-- Opening Marker --

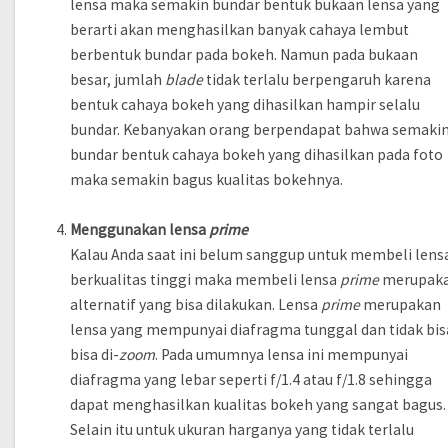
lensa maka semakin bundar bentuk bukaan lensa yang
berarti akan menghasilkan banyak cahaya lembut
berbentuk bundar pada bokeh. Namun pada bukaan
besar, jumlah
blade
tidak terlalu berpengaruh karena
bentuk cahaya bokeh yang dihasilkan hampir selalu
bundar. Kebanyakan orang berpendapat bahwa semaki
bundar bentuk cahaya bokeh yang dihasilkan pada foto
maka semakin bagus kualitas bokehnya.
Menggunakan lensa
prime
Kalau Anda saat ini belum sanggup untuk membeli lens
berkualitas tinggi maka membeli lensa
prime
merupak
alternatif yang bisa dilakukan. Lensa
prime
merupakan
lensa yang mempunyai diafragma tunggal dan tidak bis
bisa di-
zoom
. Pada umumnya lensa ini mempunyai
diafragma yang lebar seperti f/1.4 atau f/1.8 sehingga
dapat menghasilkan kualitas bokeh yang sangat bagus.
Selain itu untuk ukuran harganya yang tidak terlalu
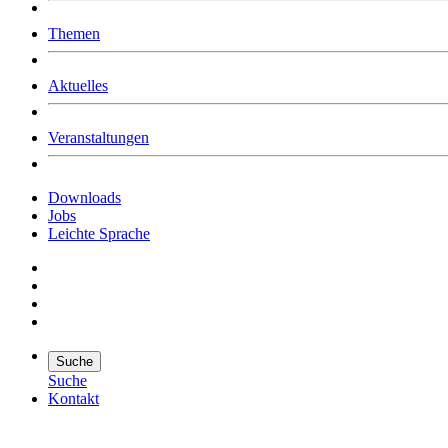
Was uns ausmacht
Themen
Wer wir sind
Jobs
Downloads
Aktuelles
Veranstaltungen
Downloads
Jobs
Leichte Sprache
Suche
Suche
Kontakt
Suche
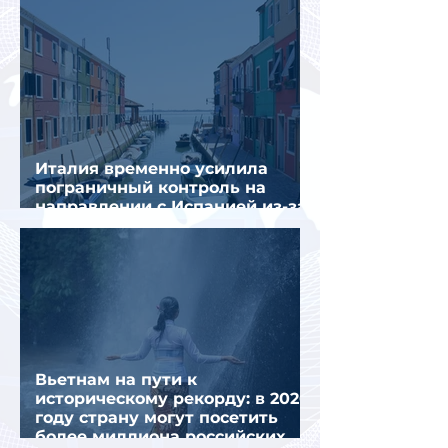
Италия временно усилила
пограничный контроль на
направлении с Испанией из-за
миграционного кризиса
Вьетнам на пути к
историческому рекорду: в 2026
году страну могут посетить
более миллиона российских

-- Closing Marker --

**TASK TO COMPLETE**
How many lines of these entries hold the string "terlalu"? Answer with the number alone.

**SOLVED PROBLEM**
2